** WHAT YOU ARE ASKED TO DO **
From the line that contains "demands of friends, an ex-husband, home; but" to the last line of the entries, set down each line exactly as written, both ends included, with nothing else.

(Page-level text extractions)
══════════
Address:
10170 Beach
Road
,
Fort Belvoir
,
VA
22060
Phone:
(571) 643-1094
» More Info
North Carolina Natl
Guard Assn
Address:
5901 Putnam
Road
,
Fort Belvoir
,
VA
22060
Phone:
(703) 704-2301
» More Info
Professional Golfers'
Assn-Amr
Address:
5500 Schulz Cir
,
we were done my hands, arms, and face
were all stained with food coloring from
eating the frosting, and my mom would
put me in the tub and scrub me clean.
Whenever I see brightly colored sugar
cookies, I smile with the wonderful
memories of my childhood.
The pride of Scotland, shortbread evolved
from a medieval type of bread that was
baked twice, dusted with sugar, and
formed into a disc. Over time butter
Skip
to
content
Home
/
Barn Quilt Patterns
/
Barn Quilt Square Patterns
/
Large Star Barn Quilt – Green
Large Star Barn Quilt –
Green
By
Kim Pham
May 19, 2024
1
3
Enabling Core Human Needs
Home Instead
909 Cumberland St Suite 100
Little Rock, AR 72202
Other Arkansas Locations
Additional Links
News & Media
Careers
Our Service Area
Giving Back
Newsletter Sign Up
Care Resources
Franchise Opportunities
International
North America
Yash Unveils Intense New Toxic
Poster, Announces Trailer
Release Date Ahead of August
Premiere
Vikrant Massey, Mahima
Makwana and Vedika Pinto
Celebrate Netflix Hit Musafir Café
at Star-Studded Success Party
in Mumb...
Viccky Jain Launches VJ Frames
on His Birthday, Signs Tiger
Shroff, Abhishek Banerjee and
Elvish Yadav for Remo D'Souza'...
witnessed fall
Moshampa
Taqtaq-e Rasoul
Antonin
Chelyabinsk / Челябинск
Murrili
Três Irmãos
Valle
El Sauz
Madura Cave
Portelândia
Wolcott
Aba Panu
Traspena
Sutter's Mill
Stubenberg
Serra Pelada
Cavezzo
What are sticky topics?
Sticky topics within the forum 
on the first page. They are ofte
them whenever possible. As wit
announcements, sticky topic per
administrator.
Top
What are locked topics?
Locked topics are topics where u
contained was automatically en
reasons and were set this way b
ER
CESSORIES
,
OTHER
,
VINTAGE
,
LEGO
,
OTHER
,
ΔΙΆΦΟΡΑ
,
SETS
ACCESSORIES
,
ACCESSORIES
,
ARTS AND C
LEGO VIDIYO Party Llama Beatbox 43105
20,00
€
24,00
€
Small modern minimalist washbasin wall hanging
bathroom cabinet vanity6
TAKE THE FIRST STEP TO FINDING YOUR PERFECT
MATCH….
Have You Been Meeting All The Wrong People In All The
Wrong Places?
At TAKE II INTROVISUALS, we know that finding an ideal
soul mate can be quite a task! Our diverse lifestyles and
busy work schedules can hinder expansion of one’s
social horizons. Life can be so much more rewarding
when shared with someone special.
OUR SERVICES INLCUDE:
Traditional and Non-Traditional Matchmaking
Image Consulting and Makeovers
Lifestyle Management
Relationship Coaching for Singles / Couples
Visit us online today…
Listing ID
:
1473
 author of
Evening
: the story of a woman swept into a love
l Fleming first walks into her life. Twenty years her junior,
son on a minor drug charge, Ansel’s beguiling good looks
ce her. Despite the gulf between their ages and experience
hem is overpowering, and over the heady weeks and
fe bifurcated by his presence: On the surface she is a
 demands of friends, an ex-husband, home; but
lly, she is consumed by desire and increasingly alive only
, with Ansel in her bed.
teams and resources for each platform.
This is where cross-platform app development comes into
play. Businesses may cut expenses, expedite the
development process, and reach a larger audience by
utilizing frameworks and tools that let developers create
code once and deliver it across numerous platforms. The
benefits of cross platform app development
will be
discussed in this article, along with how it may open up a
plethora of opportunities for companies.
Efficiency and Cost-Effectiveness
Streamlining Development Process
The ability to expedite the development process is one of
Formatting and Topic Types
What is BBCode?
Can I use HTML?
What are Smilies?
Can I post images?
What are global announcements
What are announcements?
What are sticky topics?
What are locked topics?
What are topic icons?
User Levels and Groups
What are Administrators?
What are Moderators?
══════════
** ANSWER TO THIS EXERCISE **
 demands of friends, an ex-husband, home; but
lly, she is consumed by desire and increasingly alive only
, with Ansel in her bed.
teams and resources for each platform.
This is where cross-platform app development comes into
play. Businesses may cut expenses, expedite the
development process, and reach a larger audience by
utilizing frameworks and tools that let developers create
code once and deliver it across numerous platforms. The
benefits of cross platform app development
will be
discussed in this article, along with how it may open up a
plethora of opportunities for companies.
Efficiency and Cost-Effectiveness
Streamlining Development Process
The ability to expedite the development process is one of
Formatting and Topic Types
What is BBCode?
Can I use HTML?
What are Smilies?
Can I post images?
What are global announcements
What are announcements?
What are sticky topics?
What are locked topics?
What are topic icons?
User Levels and Groups
What are Administrators?
What are Moderators?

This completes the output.